▸ **Assigned task**
Write out the entries below in full, exactly as given.

▸ **Data under study**
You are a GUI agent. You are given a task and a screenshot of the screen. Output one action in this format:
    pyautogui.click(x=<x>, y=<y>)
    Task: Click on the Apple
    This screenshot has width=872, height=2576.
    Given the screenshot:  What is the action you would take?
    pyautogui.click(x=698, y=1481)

▸ **Output of the task**
You are a GUI agent. You are given a task and a screenshot of the screen. Output one action in this format:
    pyautogui.click(x=<x>, y=<y>)
    Task: Click on the Apple
    This screenshot has width=872, height=2576.
    Given the screenshot:  What is the action you would take?
    pyautogui.click(x=698, y=1481)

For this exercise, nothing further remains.